Already on GitHub? Sign in to your account

Data format of "saved" designs #3

Open
meisl opened this issue Oct 29, 2013 · 32 comments
Open

Data format of "saved" designs #3

meisl opened this issue Oct 29, 2013 · 32 comments

Comments

@meisl
Copy link
Collaborator

meisl commented Oct 29, 2013

What the heck, I just can't resist:

So far I've found out that it's base64 encoded deflated (RFC1950) binary data that more-or-less represents the design area cell by cell. That's the rough idea.

BUT: plz note that in fact things aren't (can't be) as easy as "cell by cell". That's because of the connections that can be in the metal layer or the silicon (P or N, which of them might be implicit), or both.
So one (stupid) way to encode all this into a one-cell representative datum would be to enumerate all possible combinations.
However, that
a) would mean a lot of redundancy (think: connected-to-right implies right neighbour to be connected-to-left and so on).

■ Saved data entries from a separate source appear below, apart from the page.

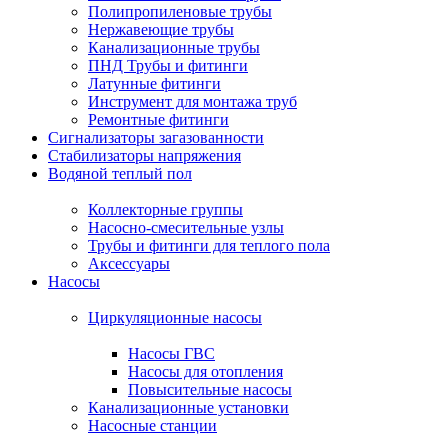
Полипропиленовые трубы
Нержавеющие трубы
Канализационные трубы
ПНД Трубы и фитинги
Латунные фитинги
Инструмент для монтажа труб
Ремонтные фитинги
Сигнализаторы загазованности
Стабилизаторы напряжения
Водяной теплый пол
Коллекторные группы
Насосно-смесительные узлы
Трубы и фитинги для теплого пола
Аксессуары
Насосы
Циркуляционные насосы
Насосы ГВС
Насосы для отопления
Повысительные насосы
Канализационные установки
Насосные станции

Although, one might just say (ie have said): "let deflate do its job"...
and
b) does not match the _in_flated size of the data compared to what I calculated (actual is way less than what I think it needed to be)

Hence I guess there's rather two chunks of information:

  • cell contents: metal or not, silicon or not and if so which, via or not, junction or not; like so (of course not all of the combinations)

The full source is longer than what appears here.